* **Exercise**: Look through the entries below, please, and copy every line with the word "kegiatan".

* **Record excerpts**:
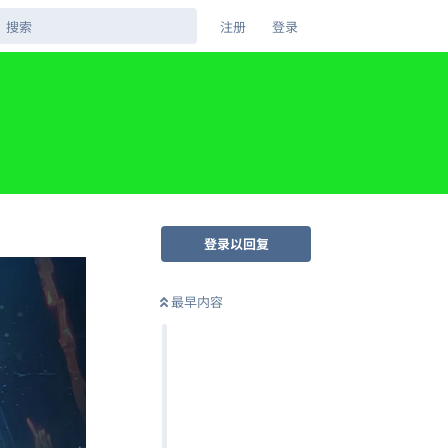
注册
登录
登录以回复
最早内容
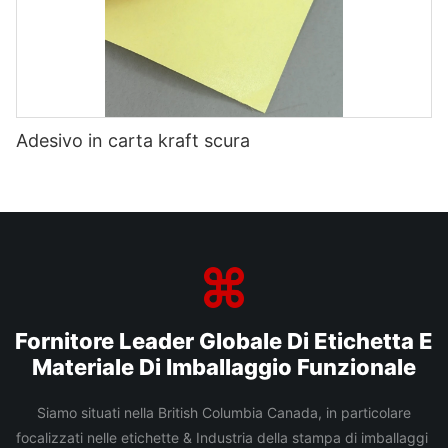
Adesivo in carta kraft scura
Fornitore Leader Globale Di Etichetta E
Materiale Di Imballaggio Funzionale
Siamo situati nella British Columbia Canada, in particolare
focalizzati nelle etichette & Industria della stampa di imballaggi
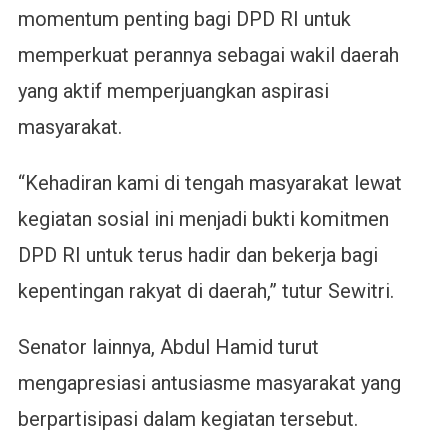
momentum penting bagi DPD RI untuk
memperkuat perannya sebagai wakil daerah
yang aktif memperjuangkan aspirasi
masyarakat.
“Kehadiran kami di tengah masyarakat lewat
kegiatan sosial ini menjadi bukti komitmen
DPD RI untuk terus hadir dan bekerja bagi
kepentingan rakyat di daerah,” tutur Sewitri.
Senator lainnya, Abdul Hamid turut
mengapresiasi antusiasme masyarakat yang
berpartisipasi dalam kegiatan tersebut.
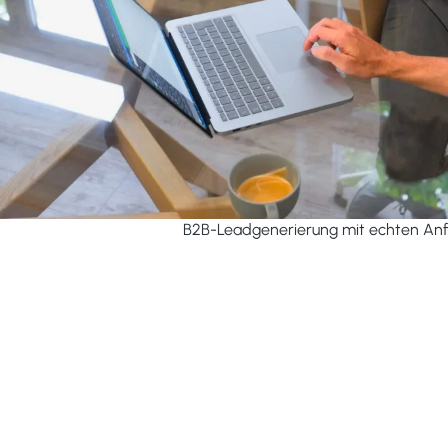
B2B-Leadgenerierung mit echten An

* * *

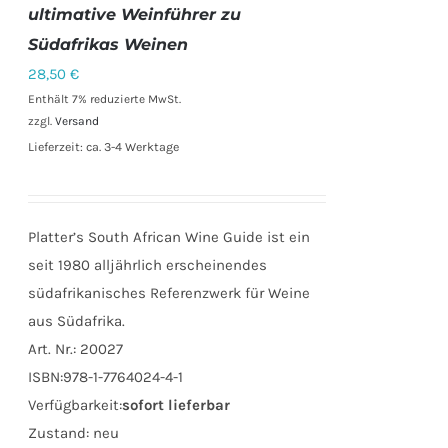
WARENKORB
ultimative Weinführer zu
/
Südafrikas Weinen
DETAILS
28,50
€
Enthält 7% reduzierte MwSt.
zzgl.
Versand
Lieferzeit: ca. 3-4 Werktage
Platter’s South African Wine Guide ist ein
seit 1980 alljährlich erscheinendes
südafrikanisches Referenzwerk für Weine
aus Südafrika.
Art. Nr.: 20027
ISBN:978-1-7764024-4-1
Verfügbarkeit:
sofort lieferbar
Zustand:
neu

* **Solution for this task**:
kegiatan sosial ini menjadi bukti komitmen
berpartisipasi dalam kegiatan tersebut.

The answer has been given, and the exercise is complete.